# [MATERIAL FOR THIS EXERCISE]
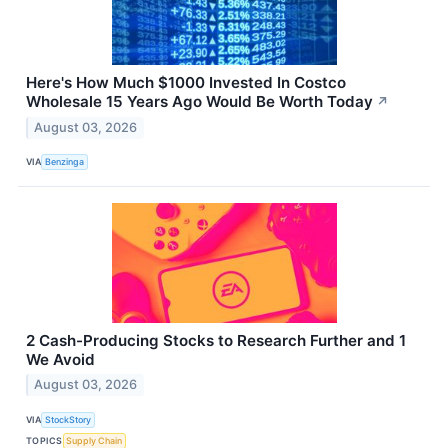
Here's How Much $1000 Invested In Costco
Wholesale 15 Years Ago Would Be Worth Today
↗
August 03, 2026
VIA
Benzinga
2 Cash-Producing Stocks to Research Further and 1
We Avoid
August 03, 2026
VIA
StockStory
TOPICS
Supply Chain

# [YOUR GOAL]
Could you copy all of the entries above exactly, without the pictures?

# [TASK ANSWER]
Here's How Much $1000 Invested In Costco
Wholesale 15 Years Ago Would Be Worth Today
↗
August 03, 2026
VIA
Benzinga
2 Cash-Producing Stocks to Research Further and 1
We Avoid
August 03, 2026
VIA
StockStory
TOPICS
Supply Chain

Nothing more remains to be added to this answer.